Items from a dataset
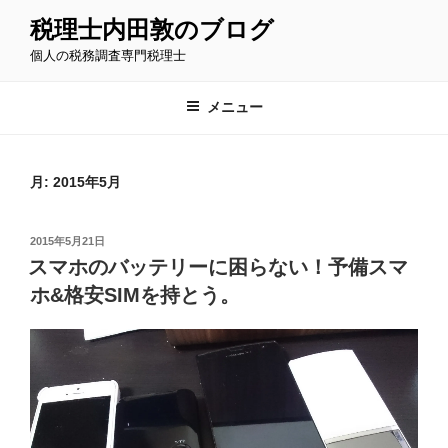
コ
税理士内田敦のブログ
ン
個人の税務調査専門税理士
テ
ン
ツ
メニュー
へ
ス
キ
月:
2015年5月
ッ
プ
投
2015年5月21日
稿
スマホのバッテリーに困らない！予備スマ
日:
ホ&格安SIMを持とう。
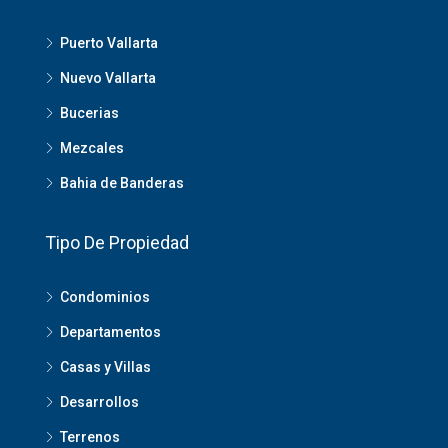
Puerto Vallarta
Nuevo Vallarta
Bucerias
Mezcales
Bahia de Banderas
Tipo De Propiedad
Condominios
Departamentos
Casas y Villas
Desarrollos
Terrenos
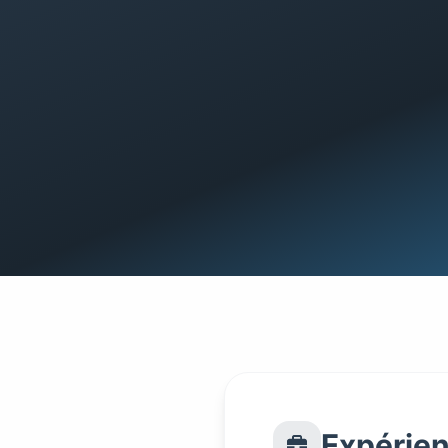
Expérien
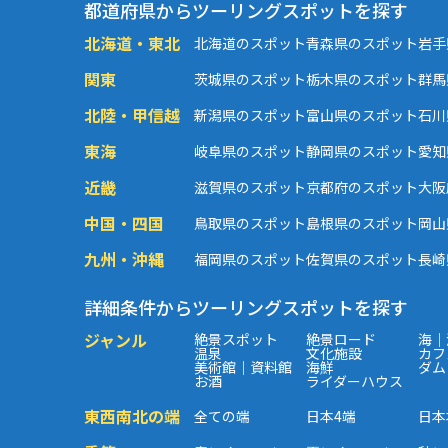
都道府県からツーリングスポットを探す
北海道・東北
北海道のスポット
青森県のスポット
岩手
関東
茨城県のスポット
栃木県のスポット
群馬
北陸・甲信越
新潟県のスポット
富山県のスポット
石川
東海
岐阜県のスポット
静岡県のスポット
愛知
近畿
滋賀県のスポット
京都府のスポット
大阪
中国・四国
鳥取県のスポット
島根県のスポット
岡山
九州・沖縄
福岡県のスポット
佐賀県のスポット
長崎
詳細条件からツーリングスポットを探す
ジャンル
絶景スポット
絶景ロード
海｜
温泉
文化施設
カフ
美術館｜資料館
海鮮
ダム
お酒
ライダーハウス
東西南北の端
全ての端
日本4端
日本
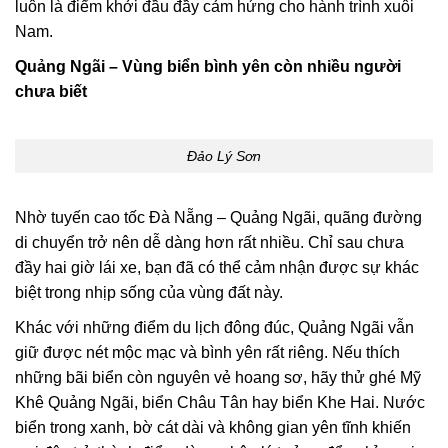
luôn là điểm khởi đầu đầy cảm hứng cho hành trình xuôi
Nam.
Quảng Ngãi – Vùng biển bình yên còn nhiều người
chưa biết
Đảo Lý Sơn
Nhờ tuyến cao tốc Đà Nẵng – Quảng Ngãi, quãng đường
di chuyển trở nên dễ dàng hơn rất nhiều. Chỉ sau chưa
đầy hai giờ lái xe, bạn đã có thể cảm nhận được sự khác
biệt trong nhịp sống của vùng đất này.
Khác với những điểm du lịch đông đúc, Quảng Ngãi vẫn
giữ được nét mộc mạc và bình yên rất riêng. Nếu thích
những bãi biển còn nguyên vẻ hoang sơ, hãy thử ghé Mỹ
Khê Quảng Ngãi, biển Châu Tân hay biển Khe Hai. Nước
biển trong xanh, bờ cát dài và không gian yên tĩnh khiến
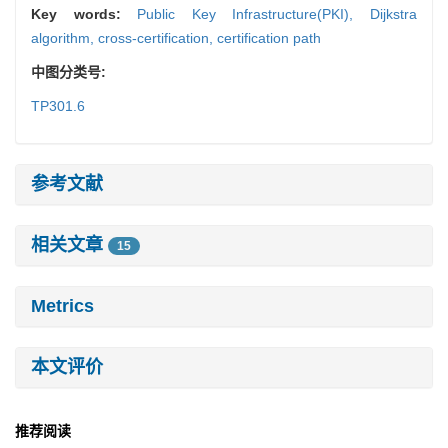
Key words:
Public Key Infrastructure(PKI),
Dijkstra
algorithm,
cross-certification,
certification path
中图分类号:
TP301.6
参考文献
相关文章
15
Metrics
本文评价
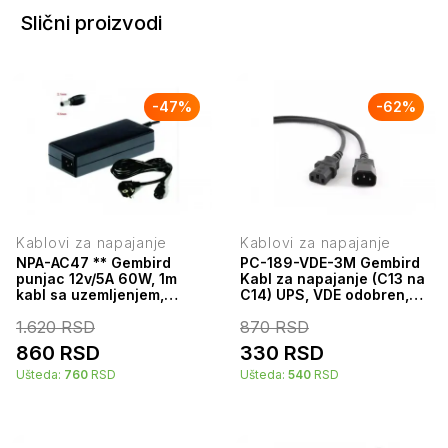
Slični proizvodi
-
47
%
-
62
%
Kablovi za napajanje
Kablovi za napajanje
NPA-AC47 ** Gembird
PC-189-VDE-3M Gembird
punjac 12v/5A 60W, 1m
Kabl za napajanje (C13 na
kabl sa uzemljenjem,
C14) UPS, VDE odobren,
Coper napajanje, DC
3m
1.620
RSD
870
RSD
5.5x2.1mm(663)
860
RSD
330
RSD
Ušteda:
760
RSD
Ušteda:
540
RSD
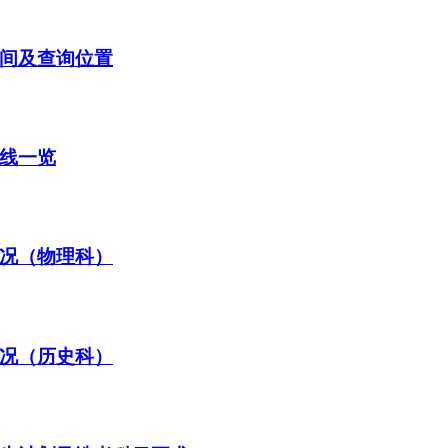
时间及查询位置
数线一览
情况（物理科）
情况（历史科）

*Task description:* Each line above gets copied exactly; leave the pictures out.

*Worked solution:*
コ
税理士内田敦のブログ
ン
個人の税務調査専門税理士
テ
ン
ツ
メニュー
へ
ス
キ
月:
2015年5月
ッ
プ
投
2015年5月21日
稿
スマホのバッテリーに困らない！予備スマ
日:
ホ&格安SIMを持とう。
Puerto Vallarta
Nuevo Vallarta
Bucerias
Mezcales
Bahia de Banderas
Tipo De Propiedad
Condominios
Departamentos
Casas y Villas
Desarrollos
Terrenos
Expérien
都道府県からツーリングスポットを探す
北海道・東北
北海道のスポット
青森県のスポット
岩手
関東
茨城県のスポット
栃木県のスポット
群馬
北陸・甲信越
新潟県のスポット
富山県のスポット
石川
東海
岐阜県のスポット
静岡県のスポット
愛知
近畿
滋賀県のスポット
京都府のスポット
大阪
中国・四国
鳥取県のスポット
島根県のスポット
岡山
九州・沖縄
福岡県のスポット
佐賀県のスポット
長崎
詳細条件からツーリングスポットを探す
ジャンル
絶景スポット
絶景ロード
海｜
温泉
文化施設
カフ
美術館｜資料館
海鮮
ダム
お酒
ライダーハウス
東西南北の端
全ての端
日本4端
日本
luôn là điểm khởi đầu đầy cảm hứng cho hành trình xuôi
Nam.
Quảng Ngãi – Vùng biển bình yên còn nhiều người
chưa biết
Đảo Lý Sơn
Nhờ tuyến cao tốc Đà Nẵng – Quảng Ngãi, quãng đường
di chuyển trở nên dễ dàng hơn rất nhiều. Chỉ sau chưa
đầy hai giờ lái xe, bạn đã có thể cảm nhận được sự khác
biệt trong nhịp sống của vùng đất này.
Khác với những điểm du lịch đông đúc, Quảng Ngãi vẫn
giữ được nét mộc mạc và bình yên rất riêng. Nếu thích
những bãi biển còn nguyên vẻ hoang sơ, hãy thử ghé Mỹ
Khê Quảng Ngãi, biển Châu Tân hay biển Khe Hai. Nước
biển trong xanh, bờ cát dài và không gian yên tĩnh khiến
Key words:
Public Key Infrastructure(PKI),
Dijkstra
algorithm,
cross-certification,
certification path
中图分类号:
TP301.6
参考文献
相关文章
15
Metrics
本文评价
Slični proizvodi
-
47
%
-
62
%
Kablovi za napajanje
Kablovi za napajanje
NPA-AC47 ** Gembird
PC-189-VDE-3M Gembird
punjac 12v/5A 60W, 1m
Kabl za napajanje (C13 na
kabl sa uzemljenjem,
C14) UPS, VDE odobren,
Coper napajanje, DC
3m
1.620
RSD
870
RSD
5.5x2.1mm(663)
860
RSD
330
RSD
Ušteda:
760
RSD
Ušteda:
540
RSD
时间及查询位置
数线一览
情况（物理科）
情况（历史科）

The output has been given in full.